Discovery channel happened to find me. They recruited me for a show called, ‘Dual Survival,’ where I was to be the replacement for the host. They ended up picking another guy over me. I wound up going on a show called, ‘72 Hours.’ When I came out of that race, we didn’t find the money, but I got a phone call from Discovery saying that they had a brand-new show called, ‘Survival’. I had no idea about the naked part.”
How do you teach the lessons you’ve learned to your family, kids, etc.?
“I’m a people-watcher, so what I’ve learned through the military was by watching these leaders. What I’d witness in their leadership, I’d adapt the good stuff into mine. You can lead in three ways: first is by example. I tell [people] to watch me, then mimic what I do, emulate it, and when we’re sitting down at dinner having a beer, ask questions.
I’m bound by God to help anyone who asks for it – I believe that firmly. If they’re open to receiving that message, and applying it, I just ask that they repeat that – give it to somebody else. You can do it by example, your own mentoring, teaching, and ask others to do the same. The other way I do it is by [motivational] speaking.”
Do you ever talk about politics or faith on your platform?

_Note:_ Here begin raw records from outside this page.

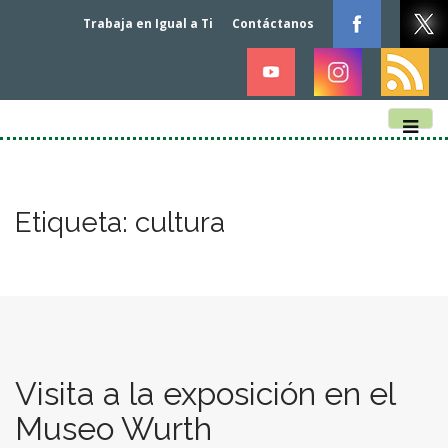
Trabaja en Igual a Ti
Contáctanos
M
S
k
a
i
i
p
n
Etiqueta:
cultura
t
m
o
e
c
n
o
n
u
t
e
n
Visita a la exposición en el
t
Museo Wurth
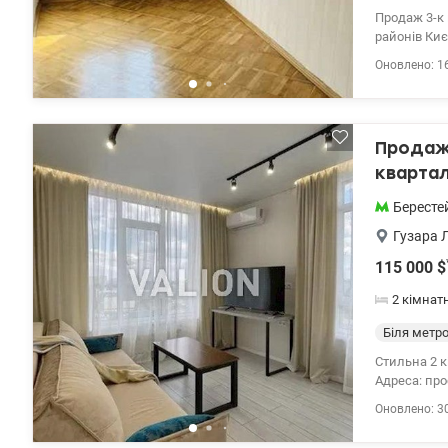
Продаж 3-к квар
районів Києва. Планування : Загальна площ
двухстороння , в житловому стані ,
Оновлено: 1
10 хвилин п
виїзд на Бе
Поруч парк 
аптеки, кав'ярні , дитяч
Продаж 
квартал
Бересте
Гузара 
115 000
$
2 кімнат
Біля метр
Стильна 2 к
Адреса: про
квартира в 
Оновлено: 3
власного проживання,
дві окремі житл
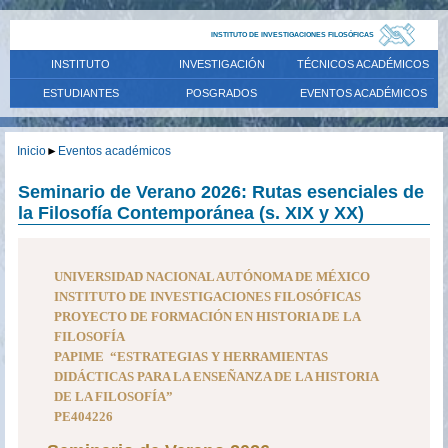
INSTITUTO DE INVESTIGACIONES FILOSÓFICAS
INSTITUTO
INVESTIGACIÓN
TÉCNICOS ACADÉMICOS
ESTUDIANTES
POSGRADOS
EVENTOS ACADÉMICOS
Inicio
►
Eventos académicos
Seminario de Verano 2026: Rutas esenciales de
la Filosofía Contemporánea (s. XIX y XX)
UNIVERSIDAD NACIONAL AUTÓNOMA DE MÉXICO
INSTITUTO DE INVESTIGACIONES FILOSÓFICAS
PROYECTO DE FORMACIÓN EN HISTORIA DE LA
FILOSOFÍA
PAPIME “ESTRATEGIAS Y HERRAMIENTAS
DIDÁCTICAS PARA LA ENSEÑANZA DE LA HISTORIA
DE LA FILOSOFÍA”
PE404226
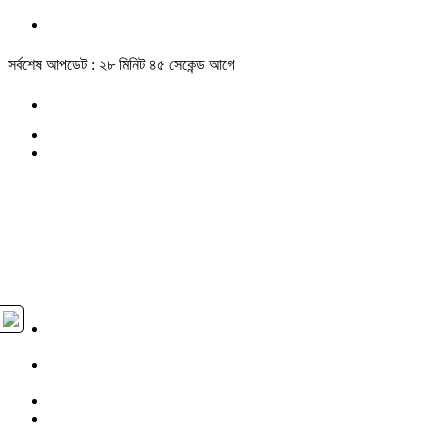
সর্বশেষ আপডেট : ২৮ মিনিট ৪৫ সেকেন্ড আগে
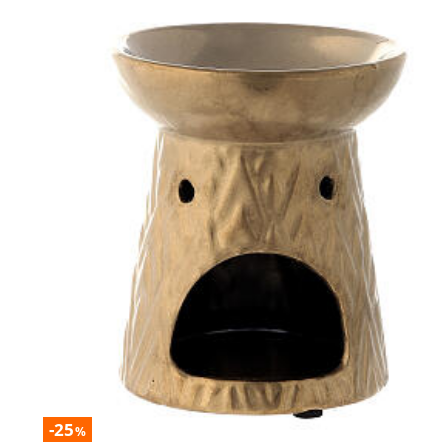
-25
%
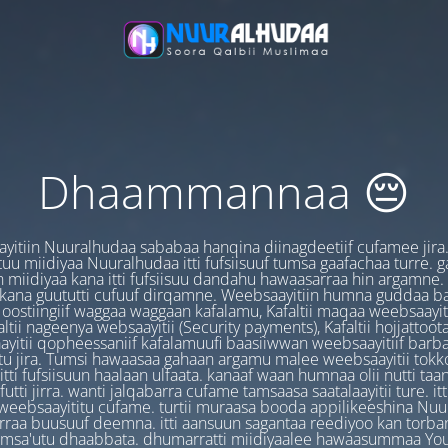
Dhaammannaa 😔
yitiin Nuuralhudaa sababaa hanqina diinagdeetiif cufamee jira
uu miidiyaa Nuuralhudaa itti fufsiisuuf tumsa gaafachaa turre. 
 miidiyaa kana itti fufsiisuu dandahu hawaasarraa hin argamne.
 kana guututti cufuuf dirqamne. Weebsaayitiin humna guddaa b
oostiingiif waggaa waggaan kafalamu, Kafaltii maqaa weebsaayit
ltii nageenya websaayitii (Security payments), Kafaltii hojjattoo
yitii qopheessaniif kafalamuufi baasiiwwan weebsaayitiif barb
u jira. Tumsi hawaasaa gahaan argamu malee weebsaayitii tokk
itti fufsiisuun haalaan ulfaata. kanaaf waan humnaa olii nutti ta
utti jirra. wanti jalqabarra cufame tamsaasa saatalaayitii ture. it
ebsaayititu cufame. turtii muraasa booda appilikeeshina Nu
irraa buusuuf deemna. itti aansuun sagantaa reediyoo kan torban
amsa'utu dhaabbata. dhumarratti miidiyaalee hawaasummaa You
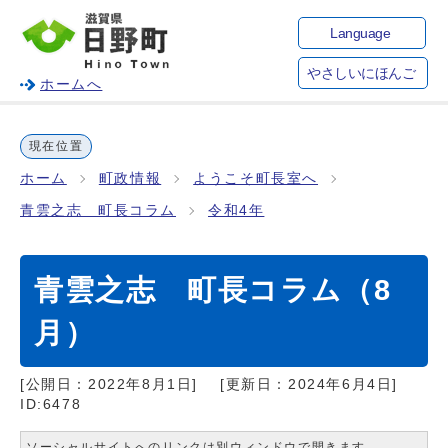
Language
やさしいにほんご
ホームへ
現在位置
ホーム
町政情報
ようこそ町長室へ
青雲之志 町長コラム
令和4年
青雲之志 町長コラム（8
月）
[公開日：
2022年8月1日
]
[更新日：
2024年6月4日
]
ID:6478
ソーシャルサイトへのリンクは別ウィンドウで開きます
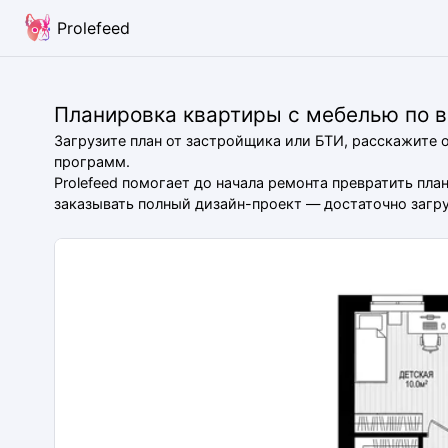
Prolefeed
Планировка квартиры с мебелью по 
Загрузите план от застройщика или БТИ, расскажите 
программ.
Prolefeed помогает до начала ремонта превратить пл
заказывать полный дизайн-проект — достаточно загруз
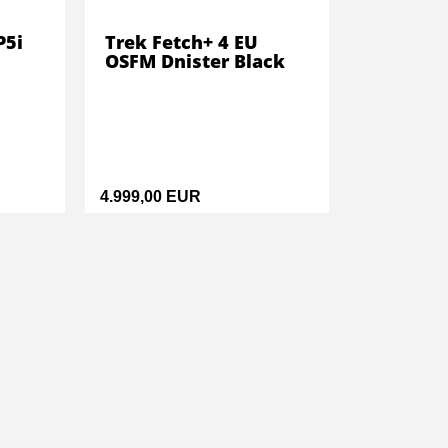
P5i
Trek Fetch+ 4 EU
OSFM Dnister Black
4.999,00 EUR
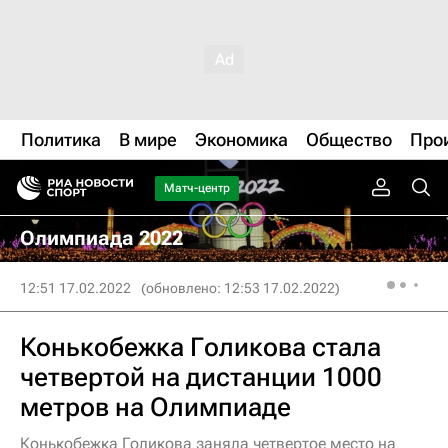
Политика
В мире
Экономика
Общество
Про
Матч-центр
Олимпиада 2022
12:51 17.02.2022
(обновлено: 12:53 17.02.2022)
Конькобежка Голикова стала
четвертой на дистанции 1000
метров на Олимпиаде
Конькобежка Голикова заняла четвертое место на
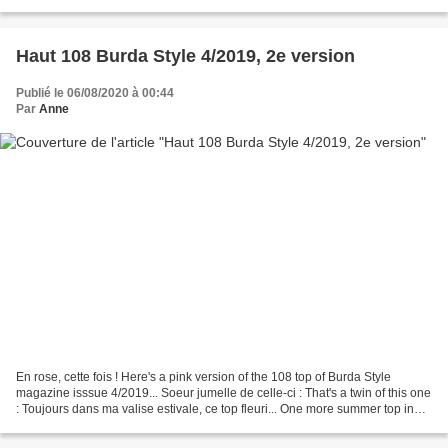
pas portée seulement...
Haut 108 Burda Style 4/2019, 2e version
Publié le 06/08/2020 à 00:44
Par
Anne
En rose, cette fois ! Here's a pink version of the 108 top of Burda Style
magazine isssue 4/2019... Soeur jumelle de celle-ci : That's a twin of this one
: Toujours dans ma valise estivale, ce top fleuri... One more summer top in
my summer suitcase......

“I speak about faith all the time. I’m a Christian and I hear God’s voice loudest in the wilderness. I don’t like the bonds of rules – church should be happening wherever. I can disciple to people in a way they don’t even know, because they don’t see it coming. I don’t have to mention God’s name, but I give glory to God all the time. For me, I’m very spiritual. I’m not confined to a church, although I find it to be very awesome. I see God in people, and in the birds that sing in my backyard; that’s where I really connect to God.”
Can you tell me about your family?
I have a wife. We’ll be married for 25 years in a couple weeks. We’ve been roller-coastered, but we love and stay true to each other. I value her and thank God every day that she’s in my life, because I’d be lost without her. I have two kids; a 22-year-old son and an 18-year-old daughter. They’re two of the greatest gifts in my life. They’re so kind, mature, and helpful. They’ve been very supportive of my dreams. “
How do you balance the things you do work-wise with the things you do with your family?
“I’m always working, so I learn lessons, and pass them along – that’s my gift back to everybody. When I come home, I take my phone and put it in a basket (I’ll go back every now and then and check it to see if I get an email or something). I do that as a symbol of how I’m not at work anymore – I’m home. I make sure that when we’re together, we plan fun events. It’s quality over quantity.
What’s your favorite thing about your current situation?
“Inspiring people – especially kids. If I make a positive impact on at least one person, that’s a win. Knowing I helped somebody in this world – that’s my favorite thing about it all, because that’s why I’m here. To me, that’s very fulfilling.”